**Work task:** Which lines in the data below contain the word "Ausland"? Copy each of them.

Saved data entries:
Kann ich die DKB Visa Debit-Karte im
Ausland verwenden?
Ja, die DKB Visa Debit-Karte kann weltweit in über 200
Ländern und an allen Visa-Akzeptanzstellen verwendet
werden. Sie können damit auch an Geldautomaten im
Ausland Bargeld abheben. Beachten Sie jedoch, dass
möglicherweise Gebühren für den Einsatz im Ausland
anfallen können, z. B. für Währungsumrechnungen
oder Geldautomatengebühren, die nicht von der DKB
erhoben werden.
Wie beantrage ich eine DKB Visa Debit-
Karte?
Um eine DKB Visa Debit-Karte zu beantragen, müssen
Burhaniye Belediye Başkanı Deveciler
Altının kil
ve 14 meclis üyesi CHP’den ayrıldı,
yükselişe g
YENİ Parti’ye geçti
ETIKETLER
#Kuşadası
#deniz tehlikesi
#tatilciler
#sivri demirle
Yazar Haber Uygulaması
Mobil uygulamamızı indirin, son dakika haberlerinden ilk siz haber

==

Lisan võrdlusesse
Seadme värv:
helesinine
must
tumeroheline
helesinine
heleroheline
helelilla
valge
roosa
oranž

**Response for this exercise:**
Ausland verwenden?
Ausland Bargeld abheben. Beachten Sie jedoch, dass
möglicherweise Gebühren für den Einsatz im Ausland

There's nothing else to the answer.